Imagine an illumination network made up of multiple lighting units, each containing LEDs and reactive components like capacitors. These units can be connected in series or parallel to create a resonant network known as "solid-state lighting reactance strings" (RSSL). This design allows for flexible and scalable lighting solutions.
In Figure 3, an energy storage circuit consists of 10 reactive strings. All LEDs are identical, and all capacitors have the same value. The total capacitance per unit is 2C, while the total capacitance of the string is C/5. The resonant frequency is determined by √(5LC), and the reactance of each unit depends on the frequency and capacitance.
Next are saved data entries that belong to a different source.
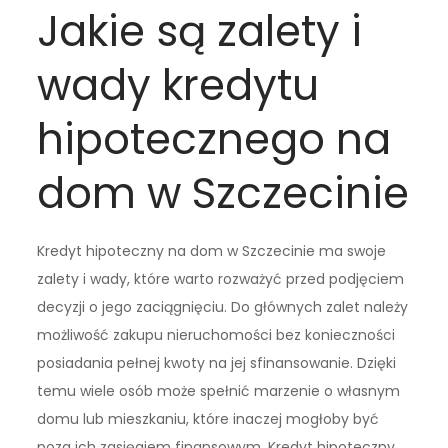
Jakie są zalety i
wady kredytu
hipotecznego na
dom w Szczecinie
Kredyt hipoteczny na dom w Szczecinie ma swoje
zalety i wady, które warto rozważyć przed podjęciem
decyzji o jego zaciągnięciu. Do głównych zalet należy
możliwość zakupu nieruchomości bez konieczności
posiadania pełnej kwoty na jej sfinansowanie. Dzięki
temu wiele osób może spełnić marzenie o własnym
domu lub mieszkaniu, które inaczej mogłoby być
poza ich zasięgiem finansowym. Kredyt hipoteczny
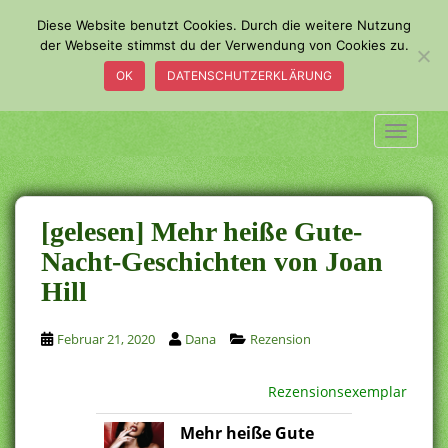
S
Diese Website benutzt Cookies. Durch die weitere Nutzung
k
der Webseite stimmst du der Verwendung von Cookies zu.
i
OK
DATENSCHUTZERKLÄRUNG
p
t
o
TOGGLE
m
a
i
n
[gelesen] Mehr heiße Gute-
c
Nacht-Geschichten von Joan
o
Hill
n
t
e
Februar 21, 2020
Dana
Rezension
n
t
Rezensionsexemplar
Mehr heiße Gute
A detailed analysis of such a network can be done using a circuit simulator, but rough estimates can also be made based on component values. For a given frequency, the relationship between inductance and capacitance is deterministic. Choosing the right capacitor ensures a high Q resonance, and the current through each cell is controlled by the series capacitor, similar to a resistor in a DC circuit.
The bypass capacitor stores recirculating current when the LED is not conducting, allowing for local resonance control for each LED. This makes the system more efficient and reliable.
Another advantage of RSSL is its ability to operate on multiple frequency channels. Since each reactive string responds only to its specific frequency band, multiple bands can coexist on the same wiring without interference. This also enables data transmission between sensors and controllers.
As long as the line frequency is separated from the resonant frequency, the response to the line frequency is negligible, eliminating flicker without the need for electrolytic capacitors. The RSSL system is electromagnetically quiet and resistant to noise spikes, making it ideal for high-reliability applications.
Cells and strings can be hot-swapped without affecting other parts of the network, allowing many luminaires to share a single high-power drive. For example, a residential or commercial space can be powered by a two-wire bus with a single drive, enabling separate dimming and switching.
The larger the array, the higher the reliability of the RSSL system. Even with 50% component failure, the remaining components can still maintain performance. Additionally, the system allows for lower lumen output drops compared to rated maximums, improving efficiency.
Cost savings and reliability improvements can also be achieved through COB (Chip-on-Board) architecture, which uses multi-junction chips. This approach optimizes device efficiency and allows for scalable lighting solutions.
Using resonance to control LED power is a powerful new method that offers flexibility, efficiency, and reliability in any array application. This article highlights some of the key features and benefits of the RSSL system, showing how resonant drives can enable innovative, low-cost, and multifunctional lighting solutions.